Notations regarding Random Variables.

Question

This is about notations used in the discussion of Random Variables in the book Schaum's Outline of Probability, Random Variables, and Random Processes by Hwei Hsu, Chapter-2, Page-38.

Let, we flip a coin thrice, and a random variable $X$ represents the number of heads.

Then,

a. $S = \{TTT, HTT, THT, TTH, HHT, HTH, THH, HHH\}$.
b. $\zeta = TTT, HTT, THT, TTH, HHT, HTH, THH, HHH$.
c. $X(\zeta) = x = 0, 1, 2, 3$.
d. $X(\zeta_1) = X(\{TTT\}) = 0 = x_1$
e. $X(\zeta_2) = X(\{HTT\}) = 1 = x_2$
f. $X(\zeta_3) = X(\{THT\}) = 1 = x_2$
g. $X(\zeta_4) = X(\{TTH\}) = 1 = x_2$
h. $X(\zeta_5) = X(\{HHT\}) = 2 = x_3$
i. $X(\zeta_6) = X(\{HTH\}) = 2 = x_3$
j. $X(\zeta_7) = X(\{THH\}) = 2 = x_3$
k. $X(\zeta_8) = X(\{HHH\}) = 3 = x_4$
l. $(X=x) = \{TTT\}, \{HTT, THT, TTH\}, \{HHT, HTH, THH\}, \{HHH\}$.
m. $(X=0)=\{TTT\}$
n. $(X=1)=\{HTT, THT, TTH\}$
o. $(X=2)=\{HHT, HTH, THH\}$
p. $(X=3)=\{HHH\}$
q. $(X\le3) = \{TTT\}, \{HTT, THT, TTH\}, \{HHT, HTH, THH\}, \{HHH\}$.

.

Is any of these assumptions incorrect?

Note. kindly point out if there is any typo.

Answer 1

The random variable $X$ is a function $S \to \mathbb{R}$.

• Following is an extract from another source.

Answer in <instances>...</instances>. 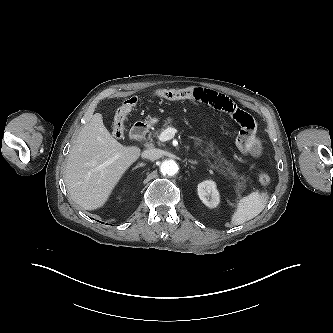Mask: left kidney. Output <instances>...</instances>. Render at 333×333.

Thus, $X(\zeta)$ is the image of $\zeta$ induced by $X$.

That is, $$\begin{align} X(\zeta)&=\{X(z): z \in \zeta\} \\ &= \{X(TTT), X(HTT), X(THT), X(TTH), X(HHT), X(HTH), X(THH), X(HHH)\} \\ &= \{0, 1, 2, 3\}\text{.} \end{align}$$